There is nothing wrong with nachos, even from Hardee’s. Corn chips, and cheese, and probably salsa and maybe some sour cream.
Our problem is that we have so much food that we eat too much of it, and I am guilty of that.
But, you say, we need to eat more food as it comes from nature. Why? What is the difference between my canned peaches (or the commercial canned peaches) and a peach? The answer is pretty much nothing.
Where we screw up is that instead of those canned peaches, which are identical nutritionally to a fresh peach, we eat peach ice cream or peach cobbler.
And that leads me to sugar.
It gets a bad rap. People carry on like it’s tantamount to eating arsenic. It’s not. Sugar is good stuff.
And there is virtually no difference at all between ordinary white sugar and honey or molasses or any other sweetener (artificial ones excepted). All of them are sweeteners, and all of them provide basically “empty” calories. And none of us need to eat mountains of any of them. Honey is not “better” for you than sugar.
But I think most parents already know this basic stuff.
But what about this?
Nicole posts these types of photos and I see people go off on her for it.
This particular “chili” is fine as far as I can tell. I’m not sure we’d eat it because I don’t think Dave would like it. It’s not how I make chili. But that’s okay. There is nothing at all wrong with any ingredient in it.
But it’s not what is conventionally called “real food.” It’s mostly processed foods from cans all dumped together in a pot.
And there is this. Nicole admits this is bad, and I agree with her. It’s not that it’s bad food – it’s not – but holy shit, how do you screw up something that horribly? It looks like she dumped some raw rice and water along with a package or two of frozen mixed veggies in a crock pot and thought magic would happen.
First, would somebody please steal that bowl from these folks and destroy it? It looks like the inside of one of the plastic buckets they use for. . . well, you know. . .
Second, what in the hell is that?
Beans and rice or beans and noodles are good foods. You don’t need meat with every meal, even if you’re a growing child. Beans are a great food and Americans should eat more of them.
But damn, what is that?
Seriously, if Nicole can’t come up with better stuff than this, she needs to quit lecturing us about “real food.”
Here’s an example of what is so disingenuous about her. She says that she has “eliminated. . . most processed food.”

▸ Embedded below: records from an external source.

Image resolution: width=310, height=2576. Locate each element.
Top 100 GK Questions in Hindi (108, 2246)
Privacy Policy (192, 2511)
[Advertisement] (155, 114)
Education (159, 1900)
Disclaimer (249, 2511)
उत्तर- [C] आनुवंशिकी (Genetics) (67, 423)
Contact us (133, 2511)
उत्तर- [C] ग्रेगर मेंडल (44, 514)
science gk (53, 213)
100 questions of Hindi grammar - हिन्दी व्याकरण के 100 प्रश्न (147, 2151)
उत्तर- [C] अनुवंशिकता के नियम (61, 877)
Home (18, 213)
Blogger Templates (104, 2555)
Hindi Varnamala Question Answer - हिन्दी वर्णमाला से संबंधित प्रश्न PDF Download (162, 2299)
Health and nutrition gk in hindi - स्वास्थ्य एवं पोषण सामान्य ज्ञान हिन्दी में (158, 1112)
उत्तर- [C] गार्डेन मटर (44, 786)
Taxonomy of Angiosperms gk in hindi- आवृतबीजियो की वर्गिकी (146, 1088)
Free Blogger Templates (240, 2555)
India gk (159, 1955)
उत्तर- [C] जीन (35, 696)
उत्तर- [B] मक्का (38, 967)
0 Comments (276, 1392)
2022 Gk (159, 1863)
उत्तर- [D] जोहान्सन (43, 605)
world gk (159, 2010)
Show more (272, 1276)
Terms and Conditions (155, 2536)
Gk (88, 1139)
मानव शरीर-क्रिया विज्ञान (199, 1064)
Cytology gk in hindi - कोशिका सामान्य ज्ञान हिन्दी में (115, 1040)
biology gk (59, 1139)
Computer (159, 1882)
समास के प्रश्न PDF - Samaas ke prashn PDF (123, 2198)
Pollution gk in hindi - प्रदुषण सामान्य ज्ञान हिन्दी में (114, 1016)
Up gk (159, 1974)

No, she hasn’t. Not even close. Not even slightly. In fact, she eats as much processed food as anyone. Do you think nobody else has ever eaten cherry tomatoes before? Or raw broccoli in a salad?
Note the photo of the “real food” for dinner. Hamburgers on white bread (store bought), sliced tomato, fried potatoes.
There is nothing at all different about that than this.
Please understand that I am not saying that Nicole’s food choices are bad. I have never said that. I know people do say that, but I’m not one of them. There’s nothing at all wrong with having a hamburger with some fried potatoes and sliced tomatoes.
I don’t find fault with her menu postings (she did some on one of her blogs and people had conniptions because of their supposed inferior nutritional content.) I sometimes make menus like that and just because I write down “Tuesday: spaghetti” that doesn’t mean that spaghetti is the only thing that will be offered. There will probably be a salad and bread and maybe some fruit for dessert.
What I am criticizing is her attempt to appear all “natural” and homesteady while the reality is that she eats just like the rest of us, only she appears to be able to consume Joe’s can-dumping “chili” and I know I couldn’t do it. I am criticizing her little memes saying that we don’t need vitamins because we should just eat “real food,” when she doesn’t eat any different from anyone else. I am criticizing her claims that they have “eliminated processed foods” when they absolutely have not done that at all.
She’s fake. You know, fake, like store-brand cola instead of the Real Thing.